La confirmación por parte de Estados Unidos de la captura de Nicolás Maduro y su traslado a Nueva York marca un punto de quiebre sin precedentes en la historia reciente de Venezuela. No se trata solo de la caída de un jefe de Estado en ejercicio, sino del colapso simbólico de un régimen que durante más de una década se sostuvo entre la represión interna, el control institucional y una narrativa de confrontación permanente con Occidente.
Las acusaciones formuladas por la fiscal general Pam Bondi —narcotráfico y terrorismo— no son nuevas en el discurso estadounidense, pero sí lo es su materialización en una acción directa de esta magnitud. Washington deja claro que ha decidido pasar del cerco diplomático y las sanciones económicas a una intervención judicial con consecuencias políticas imprevisibles. La pregunta central ya no es si el chavismo podía sostenerse, sino qué queda de Venezuela tras este golpe.

El arresto de Maduro no garantiza, por sí mismo, una transición democrática. Al contrario, abre un escenario de alta incertidumbre. El poder en Venezuela no ha residido únicamente en la figura presidencial, sino en una compleja red de lealtades militares, económicas y criminales que difícilmente se disolverán con una captura. Existe el riesgo real de un vacío de poder, de una radicalización de los sectores más duros del chavismo o incluso de una escalada de violencia interna.
Desde una perspectiva regional, el mensaje de Estados Unidos es contundente. La captura envía una señal disuasiva a otros gobiernos autoritarios del hemisferio, pero también reaviva el debate sobre los límites de la soberanía y el uso del sistema judicial como herramienta geopolítica.

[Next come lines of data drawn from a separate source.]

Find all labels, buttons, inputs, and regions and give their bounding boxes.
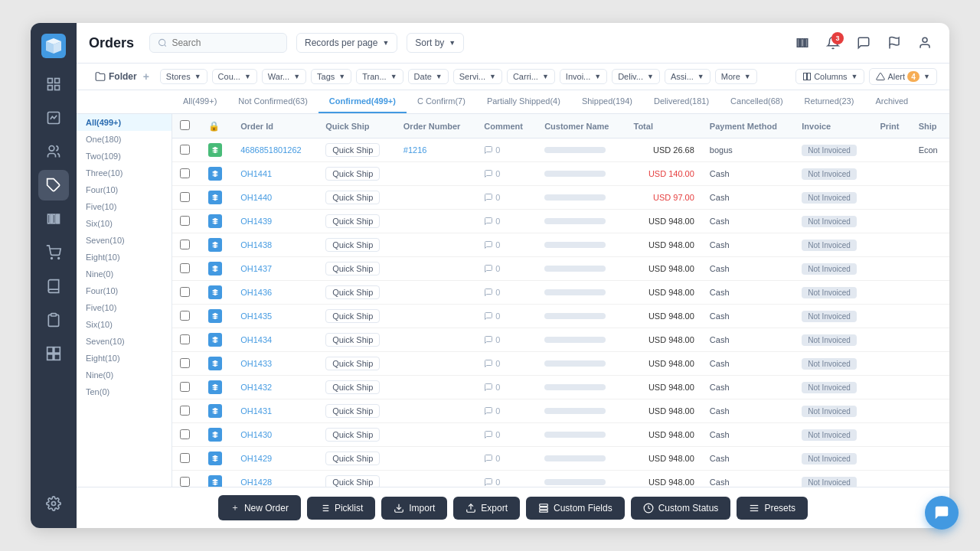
tab-delivered[interactable]: Delivered(181) xyxy=(643,90,720,113)
sidebar-item-settings[interactable] xyxy=(38,488,69,519)
chat-icon-btn[interactable] xyxy=(851,31,876,55)
tab-c-confirm[interactable]: C Confirm(7) xyxy=(407,90,476,113)
left-sidebar-item-two[interactable]: Two(109) xyxy=(77,148,172,165)
row-checkbox[interactable] xyxy=(180,334,190,344)
tab-all[interactable]: All(499+) xyxy=(172,90,227,113)
quick-ship-btn[interactable]: Quick Ship xyxy=(325,262,380,276)
row-checkbox[interactable] xyxy=(180,453,190,463)
row-checkbox[interactable] xyxy=(180,168,190,178)
search-input[interactable] xyxy=(172,37,279,48)
row-checkbox[interactable] xyxy=(180,429,190,439)
picklist-button[interactable]: Picklist xyxy=(307,497,375,520)
order-id-link[interactable]: OH1436 xyxy=(240,288,272,297)
select-all-checkbox[interactable] xyxy=(180,120,190,130)
quick-ship-btn[interactable]: Quick Ship xyxy=(325,214,380,228)
filter-invoice[interactable]: Invoi...▼ xyxy=(560,69,607,84)
left-sidebar-item-seven[interactable]: Seven(10) xyxy=(77,232,172,249)
filter-warehouse[interactable]: War...▼ xyxy=(262,69,306,84)
row-checkbox[interactable] xyxy=(180,145,190,155)
bell-icon-btn[interactable]: 3 xyxy=(821,31,845,55)
left-sidebar-item-three[interactable]: Three(10) xyxy=(77,165,172,181)
left-sidebar-item-nine[interactable]: Nine(0) xyxy=(77,266,172,282)
sidebar-item-cart[interactable] xyxy=(38,237,69,268)
left-sidebar-item-ten[interactable]: Ten(0) xyxy=(77,383,172,400)
quick-ship-btn[interactable]: Quick Ship xyxy=(325,285,380,299)
filter-carrier[interactable]: Carri...▼ xyxy=(507,69,555,84)
filter-assign[interactable]: Assi...▼ xyxy=(665,69,710,84)
filter-tags[interactable]: Tags▼ xyxy=(311,69,351,84)
left-sidebar-item-nine2[interactable]: Nine(0) xyxy=(77,367,172,383)
row-checkbox[interactable] xyxy=(180,406,190,416)
order-id-link[interactable]: OH1434 xyxy=(240,335,272,344)
quick-ship-btn[interactable]: Quick Ship xyxy=(325,404,380,418)
order-id-link[interactable]: 4686851801262 xyxy=(240,145,302,155)
quick-ship-btn[interactable]: Quick Ship xyxy=(325,238,380,252)
left-sidebar-item-five2[interactable]: Five(10) xyxy=(77,299,172,316)
left-sidebar-item-seven2[interactable]: Seven(10) xyxy=(77,333,172,350)
order-id-link[interactable]: OH1429 xyxy=(240,454,272,463)
left-sidebar-item-all[interactable]: All(499+) xyxy=(77,114,172,131)
custom-fields-button[interactable]: Custom Fields xyxy=(526,497,625,520)
sort-by-btn[interactable]: Sort by ▼ xyxy=(407,33,464,53)
order-id-link[interactable]: OH1428 xyxy=(240,478,272,487)
row-checkbox[interactable] xyxy=(180,382,190,392)
tab-shipped[interactable]: Shipped(194) xyxy=(571,90,643,113)
sidebar-item-book[interactable] xyxy=(38,271,69,302)
import-button[interactable]: Import xyxy=(381,497,447,520)
left-sidebar-item-eight2[interactable]: Eight(10) xyxy=(77,350,172,367)
order-id-link[interactable]: OH1430 xyxy=(240,430,272,439)
plus-icon[interactable]: + xyxy=(143,70,149,83)
tab-archived[interactable]: Archived xyxy=(864,90,919,113)
order-id-link[interactable]: OH1437 xyxy=(240,264,272,273)
records-per-page-btn[interactable]: Records per page ▼ xyxy=(296,33,397,53)
columns-btn[interactable]: Columns ▼ xyxy=(795,69,864,84)
filter-date[interactable]: Date▼ xyxy=(408,69,449,84)
tab-returned[interactable]: Returned(23) xyxy=(794,90,865,113)
filter-more[interactable]: More▼ xyxy=(715,69,757,84)
presets-button[interactable]: Presets xyxy=(737,497,808,520)
order-number-link[interactable]: #1216 xyxy=(403,145,427,155)
row-checkbox[interactable] xyxy=(180,263,190,273)
row-checkbox[interactable] xyxy=(180,311,190,321)
order-id-link[interactable]: OH1439 xyxy=(240,217,272,226)
chat-bubble[interactable] xyxy=(925,496,959,530)
sidebar-item-apps[interactable] xyxy=(38,338,69,369)
filter-transaction[interactable]: Tran...▼ xyxy=(356,69,403,84)
left-sidebar-item-six2[interactable]: Six(10) xyxy=(77,316,172,333)
row-checkbox[interactable] xyxy=(180,240,190,249)
filter-delivery[interactable]: Deliv...▼ xyxy=(612,69,660,84)
left-sidebar-item-four[interactable]: Four(10) xyxy=(77,181,172,198)
tab-cancelled[interactable]: Cancelled(68) xyxy=(720,90,793,113)
sidebar-item-chart[interactable] xyxy=(38,103,69,133)
left-sidebar-item-one[interactable]: One(180) xyxy=(77,131,172,148)
left-sidebar-item-four2[interactable]: Four(10) xyxy=(77,282,172,299)
order-id-link[interactable]: OH1432 xyxy=(240,383,272,392)
user-icon-btn[interactable] xyxy=(913,31,937,55)
order-id-link[interactable]: OH1438 xyxy=(240,240,272,249)
tab-partially-shipped[interactable]: Partially Shipped(4) xyxy=(476,90,571,113)
row-checkbox[interactable] xyxy=(180,216,190,226)
quick-ship-btn[interactable]: Quick Ship xyxy=(325,357,380,370)
quick-ship-btn[interactable]: Quick Ship xyxy=(325,333,380,347)
filter-stores[interactable]: Stores▼ xyxy=(160,69,207,84)
new-order-button[interactable]: ＋ New Order xyxy=(218,495,301,520)
quick-ship-btn[interactable]: Quick Ship xyxy=(325,143,380,157)
order-id-link[interactable]: OH1431 xyxy=(240,406,272,416)
quick-ship-btn[interactable]: Quick Ship xyxy=(325,191,380,204)
search-box[interactable] xyxy=(149,33,287,53)
alert-btn[interactable]: Alert 4 ▼ xyxy=(869,68,937,85)
row-checkbox[interactable] xyxy=(180,358,190,368)
quick-ship-btn[interactable]: Quick Ship xyxy=(325,167,380,181)
sidebar-item-barcode[interactable] xyxy=(38,204,69,234)
order-id-link[interactable]: OH1435 xyxy=(240,311,272,321)
order-id-link[interactable]: OH1441 xyxy=(240,169,272,178)
row-checkbox[interactable] xyxy=(180,477,190,487)
sidebar-item-tag[interactable] xyxy=(38,170,69,201)
tab-confirmed[interactable]: Confirmed(499+) xyxy=(318,90,407,113)
sidebar-item-grid[interactable] xyxy=(38,69,69,99)
quick-ship-btn[interactable]: Quick Ship xyxy=(325,380,380,394)
sidebar-item-clipboard[interactable] xyxy=(38,305,69,335)
folder-btn[interactable]: Folder + xyxy=(89,70,155,83)
custom-status-button[interactable]: Custom Status xyxy=(631,497,731,520)
tab-not-confirmed[interactable]: Not Confirmed(63) xyxy=(227,90,318,113)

Para América Latina, el precedente es incómodo: ¿se trata del triunfo de la justicia internacional o de una reafirmación del poder unilateral estadounidense?

Para el pueblo venezolano, agotado tras años de crisis humanitaria, migración forzada y deterioro institucional, el momento es profundamente ambiguo. La caída de Maduro puede representar el fin de una era, pero no necesariamente el inicio de una reconstrucción. Sin liderazgo legítimo, sin instituciones sólidas y con una economía devastada, Venezuela enfrenta ahora el desafío más complejo de todos: reconstruirse sin caer nuevamente en el autoritarismo ni en la tutela externa.
La captura de Maduro no cierra la crisis venezolana. La desnuda. Y deja al descubierto una verdad incómoda: el futuro del país sigue siendo tan incierto como antes, solo que ahora sin su principal figura en el tablero.